Last Updated on February 18, 2020

Resident Ken Weeden will review On Tyranny: Twenty Lessons From The Twentieth Century on Tuesday, February 18, 2020 at 7 PM in the Auditorium.

“History does not repeat, but it does instruct.” Thus begins Timothy Snyder’s short book on what the growth of Nazism in the late 1920s and ‘30s to, the Soviet Union’s takeover of Eastern Europe after WWII and the democratic movements thereafter in the 1980s and 1990s can tell us about where our  political system is headed in this decade. He is fearful that he sees warning signs that suggest our democracy is slipping away.
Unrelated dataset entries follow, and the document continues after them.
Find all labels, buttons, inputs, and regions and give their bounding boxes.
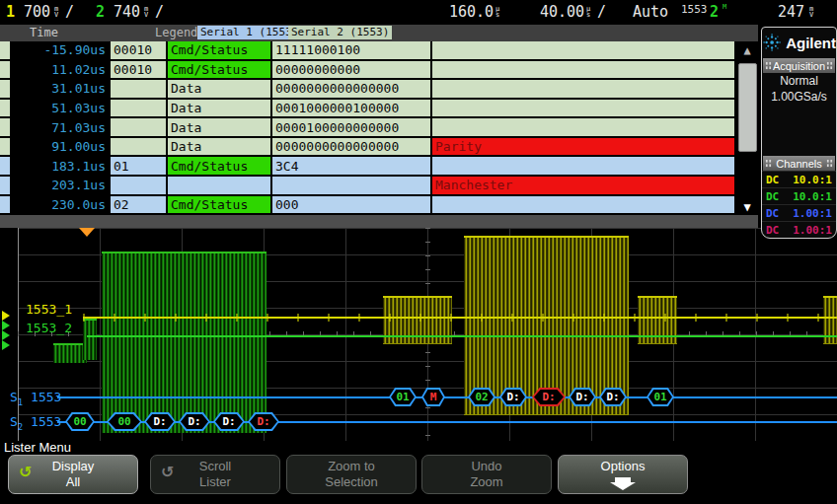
lister-scrollbar[interactable]: ▲ ▼ — [734, 41, 758, 215]
decode-frame-text: D: — [506, 392, 519, 402]
lister-row[interactable]: 203.1usManchester — [0, 177, 734, 196]
brand-name: Agilent — [786, 35, 836, 51]
lister-waveform-divider — [0, 215, 758, 228]
row-data-value: 0001000000100000 — [272, 100, 432, 119]
decode-frame-value: D: — [215, 414, 243, 429]
serial2-number: 2 — [18, 422, 23, 432]
row-error — [432, 100, 734, 119]
trigger-level-unit: mV — [809, 6, 813, 18]
decode-frame-text: 02 — [475, 392, 488, 402]
lister-row[interactable]: 51.03usData0001000000100000 — [0, 100, 734, 119]
ch2-scale[interactable]: 740 — [114, 3, 140, 21]
ch2-baseline-trace — [87, 335, 837, 337]
row-error — [432, 118, 734, 138]
decode-frame-text: 01 — [653, 392, 666, 402]
legend-serial2-chip: Serial 2 (1553) — [288, 26, 392, 39]
trigger-position-marker[interactable] — [79, 228, 95, 237]
row-marker — [0, 41, 12, 61]
ch2-waveform-burst — [102, 252, 266, 433]
ch1-per-div: / — [65, 3, 74, 21]
row-marker — [0, 157, 12, 177]
row-error — [432, 157, 734, 177]
softkey-label-line1: Options — [559, 459, 687, 474]
decode-frame-value: D: — [571, 390, 594, 404]
softkey-options[interactable]: Options — [558, 455, 688, 494]
decode-frame-text: D: — [188, 416, 200, 427]
decode-frame-text: D: — [153, 416, 166, 427]
softkey-label: ScrollLister — [199, 459, 232, 490]
row-marker — [0, 80, 12, 100]
ch2-ground-marker — [2, 330, 10, 340]
channel-row: DC1.00:1 — [762, 204, 836, 221]
lister-row[interactable]: 71.03usData0000100000000000 — [0, 118, 734, 138]
ch2-number[interactable]: 2 — [96, 3, 105, 21]
row-marker — [0, 118, 12, 138]
decode-frame-text: D: — [257, 416, 269, 427]
menu-title: Lister Menu — [4, 440, 71, 455]
serial2-letter: S — [10, 414, 18, 429]
ch1-baseline-noise — [83, 314, 837, 322]
softkey-display-all[interactable]: ↺DisplayAll — [8, 455, 138, 494]
row-time: 51.03us — [12, 100, 111, 119]
timebase-readout[interactable]: 40.00 — [540, 3, 584, 21]
row-data-value: 000 — [272, 196, 432, 216]
scroll-up-icon[interactable]: ▲ — [736, 41, 758, 58]
row-frame-type: Data — [168, 80, 272, 100]
channel-coupling: DC — [766, 174, 779, 186]
trigger-protocol[interactable]: 1553 — [681, 3, 708, 16]
row-rt-address — [111, 80, 168, 100]
decode-frame-text: D: — [575, 392, 588, 402]
lister-row[interactable]: 91.00usData0000000000000000Parity — [0, 138, 734, 158]
row-marker — [0, 177, 12, 196]
softkey-label: Zoom toSelection — [325, 459, 377, 490]
channels-section-header[interactable]: Channels — [763, 156, 835, 171]
status-bar: 1 700 mV / 2 740 mV / 160.0 µs 40.00 µs … — [0, 0, 837, 24]
row-frame-type: Cmd/Status — [168, 196, 272, 216]
softkey-zoom-to-selection[interactable]: Zoom toSelection — [286, 455, 417, 494]
row-rt-address: 02 — [111, 196, 168, 216]
row-rt-address — [111, 177, 168, 196]
decode-frame-value: D: — [250, 414, 277, 429]
ch1-number[interactable]: 1 — [6, 3, 15, 21]
ch1-scale[interactable]: 700 — [24, 3, 50, 21]
row-error: Parity — [432, 138, 734, 158]
row-frame-type: Data — [168, 100, 272, 119]
trigger-level[interactable]: 247 — [778, 3, 804, 21]
trigger-mode[interactable]: Auto — [633, 3, 668, 21]
ch1-level-marker[interactable] — [2, 311, 10, 321]
softkey-scroll-lister[interactable]: ↺ScrollLister — [150, 455, 280, 494]
acquisition-mode: Normal — [762, 73, 836, 89]
row-rt-address — [111, 118, 168, 138]
lister-row[interactable]: 31.01usData0000000000000000 — [0, 80, 734, 100]
softkey-undo-zoom[interactable]: UndoZoom — [421, 455, 552, 494]
channel-coupling: DC — [766, 224, 779, 237]
scrollbar-thumb[interactable] — [738, 63, 757, 152]
trigger-source[interactable]: 2 — [710, 3, 719, 21]
softkey-label-line2: Zoom — [470, 474, 502, 490]
acquisition-section-header[interactable]: Acquisition — [763, 58, 835, 73]
decode-frame-text: D: — [606, 392, 619, 402]
lister-row[interactable]: 230.0us02Cmd/Status000 — [0, 196, 734, 216]
channel-row: DC10.0:1 — [762, 187, 836, 204]
arrow-down-icon — [610, 477, 636, 490]
delay-readout[interactable]: 160.0 — [449, 3, 494, 21]
row-error — [432, 196, 734, 216]
ch2-unit: mV — [144, 6, 148, 18]
grip-icon — [826, 159, 833, 168]
softkey-label-line2: All — [52, 474, 95, 490]
softkey-label-line2: Lister — [199, 474, 232, 490]
ch2-waveform-ripple — [53, 343, 87, 363]
channel-row: DC1.00:1 — [762, 221, 836, 238]
lister-row[interactable]: 183.1us01Cmd/Status3C4 — [0, 157, 734, 177]
softkey-label-line1: Scroll — [199, 459, 232, 474]
ch2-level-marker[interactable] — [2, 321, 10, 330]
lister-row[interactable]: 11.02us00010Cmd/Status00000000000 — [0, 61, 734, 81]
decode-frame-value: D: — [146, 414, 174, 429]
row-rt-address — [111, 138, 168, 158]
time-column-header: Time — [30, 26, 58, 39]
lister-row[interactable]: -15.90us00010Cmd/Status11111000100 — [0, 41, 734, 61]
scroll-down-icon[interactable]: ▼ — [736, 198, 758, 215]
serial1-protocol: 1553 — [31, 390, 61, 404]
row-marker — [0, 61, 12, 81]
row-time: 183.1us — [12, 157, 111, 177]
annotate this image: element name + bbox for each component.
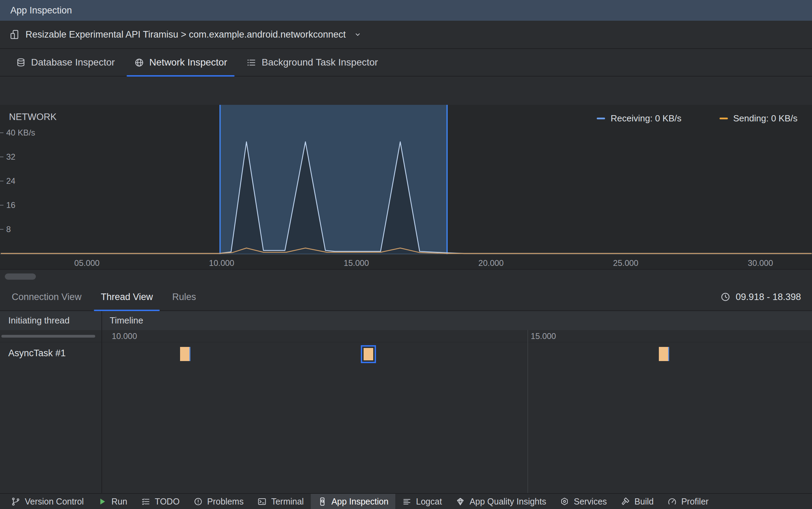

After the collapse of the Soviet Union in 1989-91 and the emergence of democratic governments in Poland, Hungary, Ukraine and other former Soviet satellite states, many people thought democracy was inevitable and there could be no turning back. Snyder warns that such thoughts are mere wishes. The European wars and massacres of large numbers of innocent people in the 20th century often took place in democratic countries and regions that were undermined very quickly, in five years or less, and turned into dictatorial regimes.

And how does that happen? Snyder suggests that there are twenty red-flashing warning signs that a democracy is weak and headed toward dictatorial takeover. The first sign is when most people automatically follow orders, some even enthusiastically initiating expansion of what the leaders want of them. Hitler warned that Communists and Jews caused Germany’s woes and needed to be dealt with; Stalin warned that rich farmers were the enemy of the state and the “pigs” should be dealt with. People complied; they weren’t Jews or Communists or pigs.

Another sign of decay is professionals turning their backs on codes of ethics. Lawyers are to defend due process, journalists to seek the truth, doctors to do no harm, the military to follow lawful orders and not wage war against civilians. But what if they don’t? Then we can have show trials, doctors can perform horrible experiments, businesses can bid for slave labor and the military can slaughter noncombatants.

Although this book was written in 2017, the author’s warnings of the drift away from democratic principles began decades ago. His observations are worth pondering and discussing.

Dr. Timothy Snyder is an author and historian of Central and Eastern Europe and the Holocaust at Yale University. He is also a member of the Council of Foreign Relations and The Holocaust Memorial Museum. He has written over a dozen books.